[Page layout parsing data]

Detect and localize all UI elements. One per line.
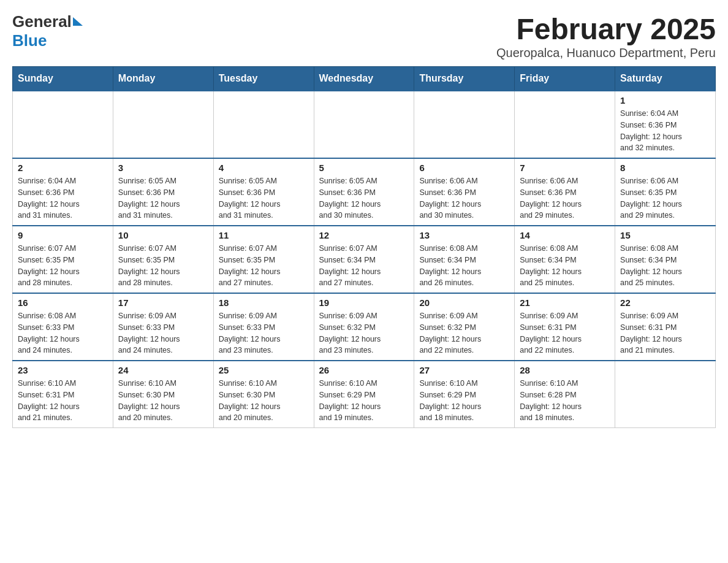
calendar-cell — [213, 91, 314, 158]
day-number: 25 — [219, 365, 309, 375]
calendar-title: February 2025 — [496, 12, 716, 46]
day-of-week-header: Thursday — [414, 67, 515, 91]
day-info: Sunrise: 6:10 AM Sunset: 6:30 PM Dayligh… — [118, 378, 208, 424]
day-info: Sunrise: 6:10 AM Sunset: 6:29 PM Dayligh… — [319, 378, 409, 424]
day-info: Sunrise: 6:08 AM Sunset: 6:34 PM Dayligh… — [520, 243, 610, 289]
calendar-cell: 24Sunrise: 6:10 AM Sunset: 6:30 PM Dayli… — [113, 361, 213, 428]
calendar-cell: 27Sunrise: 6:10 AM Sunset: 6:29 PM Dayli… — [414, 361, 515, 428]
day-info: Sunrise: 6:06 AM Sunset: 6:36 PM Dayligh… — [520, 175, 610, 221]
day-info: Sunrise: 6:08 AM Sunset: 6:34 PM Dayligh… — [620, 243, 710, 289]
calendar-cell: 8Sunrise: 6:06 AM Sunset: 6:35 PM Daylig… — [615, 158, 716, 226]
day-number: 24 — [118, 365, 208, 375]
day-number: 21 — [520, 297, 610, 308]
calendar-cell: 15Sunrise: 6:08 AM Sunset: 6:34 PM Dayli… — [615, 226, 716, 293]
day-number: 12 — [319, 230, 409, 240]
calendar-cell: 23Sunrise: 6:10 AM Sunset: 6:31 PM Dayli… — [13, 361, 113, 428]
calendar-cell — [314, 91, 414, 158]
day-number: 8 — [620, 163, 710, 173]
calendar-cell: 12Sunrise: 6:07 AM Sunset: 6:34 PM Dayli… — [314, 226, 414, 293]
day-info: Sunrise: 6:10 AM Sunset: 6:28 PM Dayligh… — [520, 378, 610, 424]
day-info: Sunrise: 6:06 AM Sunset: 6:35 PM Dayligh… — [620, 175, 710, 221]
day-number: 27 — [419, 365, 509, 375]
day-number: 1 — [620, 95, 710, 105]
calendar-cell: 5Sunrise: 6:05 AM Sunset: 6:36 PM Daylig… — [314, 158, 414, 226]
calendar-cell: 2Sunrise: 6:04 AM Sunset: 6:36 PM Daylig… — [13, 158, 113, 226]
calendar-cell: 22Sunrise: 6:09 AM Sunset: 6:31 PM Dayli… — [615, 293, 716, 361]
calendar-cell: 11Sunrise: 6:07 AM Sunset: 6:35 PM Dayli… — [213, 226, 314, 293]
day-info: Sunrise: 6:10 AM Sunset: 6:30 PM Dayligh… — [219, 378, 309, 424]
day-info: Sunrise: 6:09 AM Sunset: 6:33 PM Dayligh… — [219, 310, 309, 356]
day-info: Sunrise: 6:09 AM Sunset: 6:31 PM Dayligh… — [520, 310, 610, 356]
calendar-cell — [13, 91, 113, 158]
calendar-cell: 26Sunrise: 6:10 AM Sunset: 6:29 PM Dayli… — [314, 361, 414, 428]
calendar-cell — [414, 91, 515, 158]
day-info: Sunrise: 6:09 AM Sunset: 6:32 PM Dayligh… — [319, 310, 409, 356]
day-number: 14 — [520, 230, 610, 240]
calendar-cell: 3Sunrise: 6:05 AM Sunset: 6:36 PM Daylig… — [113, 158, 213, 226]
week-row: 2Sunrise: 6:04 AM Sunset: 6:36 PM Daylig… — [13, 158, 716, 226]
day-number: 13 — [419, 230, 509, 240]
day-info: Sunrise: 6:05 AM Sunset: 6:36 PM Dayligh… — [118, 175, 208, 221]
day-info: Sunrise: 6:08 AM Sunset: 6:34 PM Dayligh… — [419, 243, 509, 289]
day-of-week-header: Sunday — [13, 67, 113, 91]
logo: General Blue — [12, 12, 83, 50]
day-number: 23 — [18, 365, 108, 375]
day-number: 16 — [18, 297, 108, 308]
day-info: Sunrise: 6:04 AM Sunset: 6:36 PM Dayligh… — [620, 108, 710, 154]
week-row: 9Sunrise: 6:07 AM Sunset: 6:35 PM Daylig… — [13, 226, 716, 293]
day-number: 11 — [219, 230, 309, 240]
calendar-subtitle: Queropalca, Huanuco Department, Peru — [496, 46, 716, 60]
week-row: 23Sunrise: 6:10 AM Sunset: 6:31 PM Dayli… — [13, 361, 716, 428]
day-info: Sunrise: 6:09 AM Sunset: 6:32 PM Dayligh… — [419, 310, 509, 356]
day-info: Sunrise: 6:09 AM Sunset: 6:31 PM Dayligh… — [620, 310, 710, 356]
day-number: 5 — [319, 163, 409, 173]
day-info: Sunrise: 6:10 AM Sunset: 6:29 PM Dayligh… — [419, 378, 509, 424]
day-number: 4 — [219, 163, 309, 173]
day-of-week-header: Tuesday — [213, 67, 314, 91]
day-info: Sunrise: 6:10 AM Sunset: 6:31 PM Dayligh… — [18, 378, 108, 424]
day-number: 15 — [620, 230, 710, 240]
day-of-week-header: Friday — [515, 67, 615, 91]
calendar-cell — [615, 361, 716, 428]
day-number: 9 — [18, 230, 108, 240]
calendar-table: SundayMondayTuesdayWednesdayThursdayFrid… — [12, 66, 716, 428]
day-number: 10 — [118, 230, 208, 240]
day-number: 26 — [319, 365, 409, 375]
logo-general-text: General — [12, 12, 72, 31]
day-info: Sunrise: 6:08 AM Sunset: 6:33 PM Dayligh… — [18, 310, 108, 356]
day-number: 2 — [18, 163, 108, 173]
day-info: Sunrise: 6:07 AM Sunset: 6:35 PM Dayligh… — [118, 243, 208, 289]
day-number: 20 — [419, 297, 509, 308]
day-of-week-header: Saturday — [615, 67, 716, 91]
calendar-cell: 7Sunrise: 6:06 AM Sunset: 6:36 PM Daylig… — [515, 158, 615, 226]
calendar-cell — [515, 91, 615, 158]
day-number: 19 — [319, 297, 409, 308]
calendar-cell: 21Sunrise: 6:09 AM Sunset: 6:31 PM Dayli… — [515, 293, 615, 361]
calendar-cell: 9Sunrise: 6:07 AM Sunset: 6:35 PM Daylig… — [13, 226, 113, 293]
day-info: Sunrise: 6:07 AM Sunset: 6:34 PM Dayligh… — [319, 243, 409, 289]
calendar-cell: 17Sunrise: 6:09 AM Sunset: 6:33 PM Dayli… — [113, 293, 213, 361]
days-header-row: SundayMondayTuesdayWednesdayThursdayFrid… — [13, 67, 716, 91]
page-header: General Blue February 2025 Queropalca, H… — [12, 12, 716, 60]
day-of-week-header: Wednesday — [314, 67, 414, 91]
day-info: Sunrise: 6:04 AM Sunset: 6:36 PM Dayligh… — [18, 175, 108, 221]
calendar-cell: 19Sunrise: 6:09 AM Sunset: 6:32 PM Dayli… — [314, 293, 414, 361]
day-number: 18 — [219, 297, 309, 308]
day-info: Sunrise: 6:09 AM Sunset: 6:33 PM Dayligh… — [118, 310, 208, 356]
day-number: 6 — [419, 163, 509, 173]
calendar-cell — [113, 91, 213, 158]
day-info: Sunrise: 6:05 AM Sunset: 6:36 PM Dayligh… — [219, 175, 309, 221]
day-info: Sunrise: 6:07 AM Sunset: 6:35 PM Dayligh… — [18, 243, 108, 289]
day-number: 22 — [620, 297, 710, 308]
calendar-cell: 4Sunrise: 6:05 AM Sunset: 6:36 PM Daylig… — [213, 158, 314, 226]
calendar-cell: 16Sunrise: 6:08 AM Sunset: 6:33 PM Dayli… — [13, 293, 113, 361]
day-of-week-header: Monday — [113, 67, 213, 91]
logo-arrow-icon — [73, 17, 83, 26]
day-info: Sunrise: 6:06 AM Sunset: 6:36 PM Dayligh… — [419, 175, 509, 221]
calendar-cell: 18Sunrise: 6:09 AM Sunset: 6:33 PM Dayli… — [213, 293, 314, 361]
calendar-cell: 13Sunrise: 6:08 AM Sunset: 6:34 PM Dayli… — [414, 226, 515, 293]
day-info: Sunrise: 6:05 AM Sunset: 6:36 PM Dayligh… — [319, 175, 409, 221]
day-number: 7 — [520, 163, 610, 173]
day-number: 28 — [520, 365, 610, 375]
week-row: 1Sunrise: 6:04 AM Sunset: 6:36 PM Daylig… — [13, 91, 716, 158]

WORK TASK
Where "Blue" occurs in a line of the data above, count that line. Give the final count and no other words.

ANSWER
2